• Transcribed page contents:

┏━━

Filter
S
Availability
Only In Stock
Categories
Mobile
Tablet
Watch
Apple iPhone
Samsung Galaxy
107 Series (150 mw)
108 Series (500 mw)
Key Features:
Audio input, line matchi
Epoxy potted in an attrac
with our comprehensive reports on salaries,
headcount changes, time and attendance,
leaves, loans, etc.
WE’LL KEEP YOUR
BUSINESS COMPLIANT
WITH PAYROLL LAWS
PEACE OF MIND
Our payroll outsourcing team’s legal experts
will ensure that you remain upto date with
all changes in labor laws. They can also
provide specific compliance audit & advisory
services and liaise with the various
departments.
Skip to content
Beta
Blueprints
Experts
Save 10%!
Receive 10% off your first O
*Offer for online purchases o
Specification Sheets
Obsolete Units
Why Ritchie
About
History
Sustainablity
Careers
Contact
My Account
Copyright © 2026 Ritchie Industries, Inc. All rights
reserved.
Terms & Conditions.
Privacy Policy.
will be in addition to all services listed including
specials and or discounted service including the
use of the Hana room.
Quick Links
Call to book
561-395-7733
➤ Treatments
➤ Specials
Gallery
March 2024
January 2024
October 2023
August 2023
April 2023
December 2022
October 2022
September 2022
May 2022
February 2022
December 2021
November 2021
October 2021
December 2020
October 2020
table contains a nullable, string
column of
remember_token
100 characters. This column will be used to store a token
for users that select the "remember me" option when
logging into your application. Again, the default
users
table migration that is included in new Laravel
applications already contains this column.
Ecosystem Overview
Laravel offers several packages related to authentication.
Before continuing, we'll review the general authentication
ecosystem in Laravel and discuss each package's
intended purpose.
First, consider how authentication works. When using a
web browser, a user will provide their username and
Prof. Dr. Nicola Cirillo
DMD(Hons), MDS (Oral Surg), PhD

┗━━

• Assignment: Transcribe the records above exactly.

• Written answer:
Filter
S
Availability
Only In Stock
Categories
Mobile
Tablet
Watch
Apple iPhone
Samsung Galaxy
107 Series (150 mw)
108 Series (500 mw)
Key Features:
Audio input, line matchi
Epoxy potted in an attrac
with our comprehensive reports on salaries,
headcount changes, time and attendance,
leaves, loans, etc.
WE’LL KEEP YOUR
BUSINESS COMPLIANT
WITH PAYROLL LAWS
PEACE OF MIND
Our payroll outsourcing team’s legal experts
will ensure that you remain upto date with
all changes in labor laws. They can also
provide specific compliance audit & advisory
services and liaise with the various
departments.
Skip to content
Beta
Blueprints
Experts
Save 10%!
Receive 10% off your first O
*Offer for online purchases o
Specification Sheets
Obsolete Units
Why Ritchie
About
History
Sustainablity
Careers
Contact
My Account
Copyright © 2026 Ritchie Industries, Inc. All rights
reserved.
Terms & Conditions.
Privacy Policy.
will be in addition to all services listed including
specials and or discounted service including the
use of the Hana room.
Quick Links
Call to book
561-395-7733
➤ Treatments
➤ Specials
Gallery
March 2024
January 2024
October 2023
August 2023
April 2023
December 2022
October 2022
September 2022
May 2022
February 2022
December 2021
November 2021
October 2021
December 2020
October 2020
table contains a nullable, string
column of
remember_token
100 characters. This column will be used to store a token
for users that select the "remember me" option when
logging into your application. Again, the default
users
table migration that is included in new Laravel
applications already contains this column.
Ecosystem Overview
Laravel offers several packages related to authentication.
Before continuing, we'll review the general authentication
ecosystem in Laravel and discuss each package's
intended purpose.
First, consider how authentication works. When using a
web browser, a user will provide their username and
Prof. Dr. Nicola Cirillo
DMD(Hons), MDS (Oral Surg), PhD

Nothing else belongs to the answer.